* [What is being asked]
Each line of the data below that contains "Qumulo" must be copied.

* [The records]
====

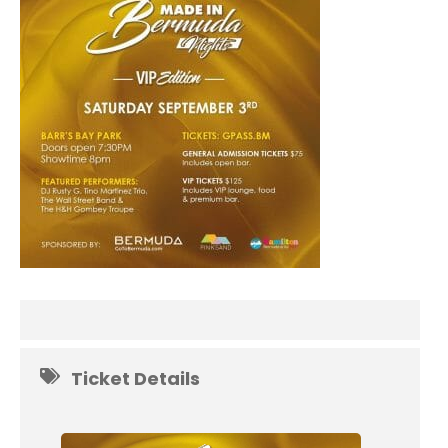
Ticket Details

====

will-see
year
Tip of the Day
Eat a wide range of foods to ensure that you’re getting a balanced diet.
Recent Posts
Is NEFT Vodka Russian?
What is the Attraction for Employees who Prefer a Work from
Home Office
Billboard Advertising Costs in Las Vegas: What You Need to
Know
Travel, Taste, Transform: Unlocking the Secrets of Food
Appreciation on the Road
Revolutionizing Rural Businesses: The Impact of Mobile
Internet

====

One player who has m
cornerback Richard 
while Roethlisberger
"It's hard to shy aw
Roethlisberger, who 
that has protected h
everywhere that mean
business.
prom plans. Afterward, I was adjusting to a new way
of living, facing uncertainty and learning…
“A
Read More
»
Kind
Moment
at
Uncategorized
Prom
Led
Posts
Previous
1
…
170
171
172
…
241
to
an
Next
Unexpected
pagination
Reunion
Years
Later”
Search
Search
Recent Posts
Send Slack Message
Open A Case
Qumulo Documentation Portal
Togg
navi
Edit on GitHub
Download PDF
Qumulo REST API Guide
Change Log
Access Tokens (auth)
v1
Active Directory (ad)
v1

====

* [Answer for the task]
Qumulo Documentation Portal
Qumulo REST API Guide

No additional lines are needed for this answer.